Praticare il Buddismo di Nichiren Daishonin
Quello
in cui si crede (che sia Buddismo o un’altra cosa) ci spinge ad
andare avanti. Noi abbiamo scelto questa pratica buddista, che ci
aiuta tantissimo a procedere. Ma la pratica non è semplicemente fare
Gongyo, Daimoku, partecipare alle riunioni: quella è la forma della
pratica. Ci vuole la decisione personale. A seconda di quanta
decisione, di quanta convinzione si ha, di come è la propria fede,
la propria pratica, viene fuori la forma, il modo di praticare. Ma
guardando solo il modo di praticare non si vede altro che la forma.
Per questo non è possibile giudicare dall’esterno la pratica degli
altri… Usare bene la pratica vuol dire per prima cosa usare il
Daimoku per tirare fuori saggezza e coraggio. È importante partire
sempre dal Daimoku, indipendentemente dal problema. E praticare per
gli altri. Il secondo presidente della Soka Gakkai Josei Toda
chiamava “pratica del mendicante” quella di chi chiede
continuamente al Gohonzon benefici personali “in cambio” di
azioni per kosen-rufu, pretendendoli uno dietro l’altro, come se il
Gohonzon ci fosse debitore di qualche cosa. Col tempo si impara che
per realizzare i desideri personali bisogna fare azioni per la
felicità degli altri. Il problema non diventa più il mio desiderio
ma la felicità dell’altro. Il Budda ha il desiderio costante di
rendere felici tutte le persone, insegnando loro a fare come lui.

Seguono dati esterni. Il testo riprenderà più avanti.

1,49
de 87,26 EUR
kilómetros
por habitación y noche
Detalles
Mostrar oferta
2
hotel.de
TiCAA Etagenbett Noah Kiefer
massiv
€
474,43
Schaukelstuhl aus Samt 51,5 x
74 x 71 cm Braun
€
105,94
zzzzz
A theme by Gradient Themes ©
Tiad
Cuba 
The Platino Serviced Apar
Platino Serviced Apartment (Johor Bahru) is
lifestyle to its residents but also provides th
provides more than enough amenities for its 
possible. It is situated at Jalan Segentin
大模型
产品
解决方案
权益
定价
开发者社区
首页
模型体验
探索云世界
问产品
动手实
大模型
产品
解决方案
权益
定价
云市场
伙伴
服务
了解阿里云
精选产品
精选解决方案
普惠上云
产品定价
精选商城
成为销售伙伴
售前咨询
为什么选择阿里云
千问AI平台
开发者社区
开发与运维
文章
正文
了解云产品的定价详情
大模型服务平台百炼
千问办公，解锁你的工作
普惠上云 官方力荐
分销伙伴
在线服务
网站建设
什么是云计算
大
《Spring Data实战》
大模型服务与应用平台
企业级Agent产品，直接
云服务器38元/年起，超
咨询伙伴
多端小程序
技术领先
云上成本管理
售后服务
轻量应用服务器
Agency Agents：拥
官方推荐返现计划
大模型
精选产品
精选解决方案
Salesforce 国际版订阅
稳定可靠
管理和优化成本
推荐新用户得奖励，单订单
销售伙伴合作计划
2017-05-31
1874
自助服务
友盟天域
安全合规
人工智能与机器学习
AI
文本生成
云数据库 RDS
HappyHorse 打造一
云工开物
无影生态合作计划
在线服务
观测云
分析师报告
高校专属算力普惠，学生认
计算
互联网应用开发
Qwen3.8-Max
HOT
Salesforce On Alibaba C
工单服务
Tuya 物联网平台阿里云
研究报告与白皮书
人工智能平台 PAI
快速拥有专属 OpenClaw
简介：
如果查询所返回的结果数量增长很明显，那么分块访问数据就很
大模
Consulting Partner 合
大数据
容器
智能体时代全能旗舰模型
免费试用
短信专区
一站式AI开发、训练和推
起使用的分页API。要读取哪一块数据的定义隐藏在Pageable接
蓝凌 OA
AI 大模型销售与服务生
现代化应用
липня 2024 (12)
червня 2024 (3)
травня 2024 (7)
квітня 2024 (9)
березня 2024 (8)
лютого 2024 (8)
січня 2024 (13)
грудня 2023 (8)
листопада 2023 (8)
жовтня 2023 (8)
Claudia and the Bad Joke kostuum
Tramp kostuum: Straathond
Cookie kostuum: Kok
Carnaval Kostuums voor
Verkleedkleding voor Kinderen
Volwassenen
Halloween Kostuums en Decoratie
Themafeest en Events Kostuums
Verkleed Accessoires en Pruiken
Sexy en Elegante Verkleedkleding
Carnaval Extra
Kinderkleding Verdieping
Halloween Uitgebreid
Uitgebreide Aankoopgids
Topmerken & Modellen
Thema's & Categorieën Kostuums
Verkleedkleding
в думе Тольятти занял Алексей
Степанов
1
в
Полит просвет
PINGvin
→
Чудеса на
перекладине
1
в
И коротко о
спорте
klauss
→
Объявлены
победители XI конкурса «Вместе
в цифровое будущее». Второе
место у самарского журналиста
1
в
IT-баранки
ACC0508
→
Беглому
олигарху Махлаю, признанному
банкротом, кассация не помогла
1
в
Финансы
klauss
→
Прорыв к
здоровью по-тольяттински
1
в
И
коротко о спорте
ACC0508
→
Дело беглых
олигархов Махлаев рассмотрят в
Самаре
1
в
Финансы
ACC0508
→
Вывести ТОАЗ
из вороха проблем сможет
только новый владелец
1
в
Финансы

Questo per noi è shakubuku, cioè trasmettere la Legge mistica:
aprire la Buddità presente nella vita di ogni essere vivente. È il
cuore della nostra attività, ed è anche il cuore dell’insegnamento
buddista. Il desiderio di fare stare bene gli altri fa stare bene
noi, e ci fa rimanere giovani e attivi. Il Buddismo è
incredibilmente grande, sono io che non lo so usare in tutta la sua
grandezza, e che con il mio cervello lo faccio diventare piccolo:
questa è un’offesa alla Legge. Se pratico male sto offendendo la
Legge. È difficile praticare correttamente. Dovremmo ricambiare il
debito di gratitudine in base al principio di engi (il principio
dell’origine dipendente): io ora sono qui grazie all’esistenza di
tante altre persone. Perché ognuno di noi esista devono essere
esistite tantissime persone prima, e se ora siamo in vita dobbiamo
provare gratitudine per tutte le persone. La gratitudine verso la
Soka Gakkai, verso il maestro, verso tutti i membri, verso le persone
che praticano e quelle che non praticano deve essere la medesima.
Ognuno ha la gemma della Buddità cucita nel vestito (da una parabola
citata nel Sutra del Loto; vedi Il Sutra del Loto, Esperia, pp.
194-195). Questo è kosen-rufu: ricambiare la gratitudine rivelando
agli altri che possiedono la Buddità. Il Buddismo di Nichiren
Daishonin è tutto lì. Senza la pratica “per gli altri”, la
“pratica per sé” non funziona. Bisogna avere coraggio, nel senso
di “decisione”, e allora si può affrontare qualunque difficoltà.
Questo diceva il Daishonin: se comincio a insegnare il Sutra del
Loto, sicuramente sorgeranno molte difficoltà (tre ostacoli e
quattro demoni). Ma se decido non posso più indietreggiare e devo
essere pronto ad andare fino in fondo. Del resto se il Daishonin non
avesse parlato, se non avesse avuto il coraggio di trasmettere il suo
insegnamento, il suo Buddismo non sarebbe valso nulla.